With letters such as these to deal with, one could hardly blame Lvov for viewing the plight of the squires as a punishment for their ‘boorish and brutal behaviour during the centuries of serfdom’. The revolution was the ‘revenge of the serfs’, he explained one day in June over lunch to some of his ministers. It was the ‘result of our — and I speak now as a landowner — of our original sin. If only Russia had been blessed with a real landed aristocracy, like that in England, which had the human decency to treat the peasants as people rather than dogs. Then perhaps things might have been different.’18 It was a quite remarkable thing for someone of his class and background to say — a wistful admission, if you like, that the whole of the civilization of the gentry, of which the Prince himself was a scion, had never been more than a thin veneer laid over the top of the brutal exploitation of the peasants, from which the revolution had emerged.

Whatever Lvov might have said in private, it was the policy of his government to defend the property rights of the squires. The land question, as it saw it, had to be resolved by legal means, and this meant preserving the status quo in property relations until a new land law was decided by the Constituent Assembly. Yet the government had no real means to prevent the peasants from taking the law — and the gentry’s land — into their own hands. The old police had been dismantled, while the army units in the countryside — even if their peasant recruits agreed to be used for such repressive purposes — were not nearly enough to protect more than a tiny proportion of the gentry’s estates. The temporary volost committees, established by the government on 20 March and designed to uphold the existing order, were soon transformed into revolutionary organs which passed their own ‘laws’ to legitimize the peasant seizures of the gentry’s property. The same thing happened with the volost land committees. The Provisional Government had intended these to protect the gentry’s legal rights, while regulating agrarian relations until the Constituent Assembly. But they were taken over by the local peasants and soon transformed into revolutionary organs on the land, helping to impose fixed rents on the gentry, to account for their land and property, and to distribute it among the peasantry. In an attempt to prevent this subversion of the land committees, the government cut its grants to them; but the peasant communes merely filled the gap, financing the committees through self-taxation, and the committees continued to grow.
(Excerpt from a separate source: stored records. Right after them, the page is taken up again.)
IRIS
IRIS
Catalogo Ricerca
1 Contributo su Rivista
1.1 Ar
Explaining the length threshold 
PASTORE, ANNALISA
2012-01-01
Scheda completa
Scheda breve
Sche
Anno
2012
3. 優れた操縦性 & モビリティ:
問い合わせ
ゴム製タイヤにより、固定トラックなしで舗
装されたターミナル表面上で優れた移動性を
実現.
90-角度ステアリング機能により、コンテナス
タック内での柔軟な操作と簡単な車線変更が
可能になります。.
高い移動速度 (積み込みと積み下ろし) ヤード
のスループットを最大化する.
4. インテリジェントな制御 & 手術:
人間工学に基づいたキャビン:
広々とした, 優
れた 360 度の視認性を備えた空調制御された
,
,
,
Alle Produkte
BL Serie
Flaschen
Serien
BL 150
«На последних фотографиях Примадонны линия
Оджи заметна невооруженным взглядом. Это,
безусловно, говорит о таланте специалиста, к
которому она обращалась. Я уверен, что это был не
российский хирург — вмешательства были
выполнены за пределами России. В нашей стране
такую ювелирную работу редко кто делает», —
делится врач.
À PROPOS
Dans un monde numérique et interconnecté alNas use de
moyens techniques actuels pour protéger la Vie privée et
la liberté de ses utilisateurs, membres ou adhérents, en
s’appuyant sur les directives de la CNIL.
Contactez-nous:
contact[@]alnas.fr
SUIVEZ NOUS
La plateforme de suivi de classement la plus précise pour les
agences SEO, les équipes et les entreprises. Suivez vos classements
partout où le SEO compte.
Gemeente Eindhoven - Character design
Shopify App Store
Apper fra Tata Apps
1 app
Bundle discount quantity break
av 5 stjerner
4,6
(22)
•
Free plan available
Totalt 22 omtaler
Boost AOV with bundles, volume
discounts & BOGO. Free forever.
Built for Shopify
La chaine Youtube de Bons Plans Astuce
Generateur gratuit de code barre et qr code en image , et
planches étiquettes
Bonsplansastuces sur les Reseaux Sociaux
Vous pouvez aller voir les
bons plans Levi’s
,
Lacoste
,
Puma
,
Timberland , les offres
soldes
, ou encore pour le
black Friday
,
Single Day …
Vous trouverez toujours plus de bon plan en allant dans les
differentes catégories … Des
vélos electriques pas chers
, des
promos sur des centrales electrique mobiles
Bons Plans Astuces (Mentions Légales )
This revolution on the land was given a pseudo-legal endorsement by the peasant assemblies which convened in the spring in most of the central black-soil provinces, as well as the First All-Russian Peasant Assembly on 4–25 May. Nothing did more to undermine the government’s authority in the countryside. The SR party activists, who dominated the executives of these assemblies, appealed for the peasants to show patience over the resolution of the land question. But they were soon obliged by the radical mood of the delegates on the floor to sanction the actions of the local communes, and even the seizures of the gentry’s land, as an interim solution. The Kazan provincial peasant assembly resolved on 13 May to transfer all the land to the control of the peasant committees. Twelve days later the Samara peasant assembly followed suit in direct defiance of an order from Lvov ordering the provincial commissar to prevent any further peasant land seizures. The peasants believed that these resolutions by their assemblies carried the status of ‘laws’. They used them to authorize further seizures of the land in the summer months. They did not understand the difference between a general declaration of principle by their own peasant assembly, which was in effect no more than a public organization, and the full promulgation of a government law. They seemed to believe that, in order to ‘socialize’ the land, or in order to transfer the land to the control of the communes, it was enough for a peasant assembly to pass a resolution to that effect. Peasant expectations transformed these assemblies into pseudo-government bodies passing ‘laws’ by simple declaration. And these ‘laws’ then took precedence over the statutes of the government. ‘The local peasantry’, complained the Commissar of Nizhnyi Novgorod, ‘has got a fixed opinion that all civil laws have lost their force, and that all legal relations ought now to be regulated by peasant organizations.’19 This was the meaning of the peasant revolution.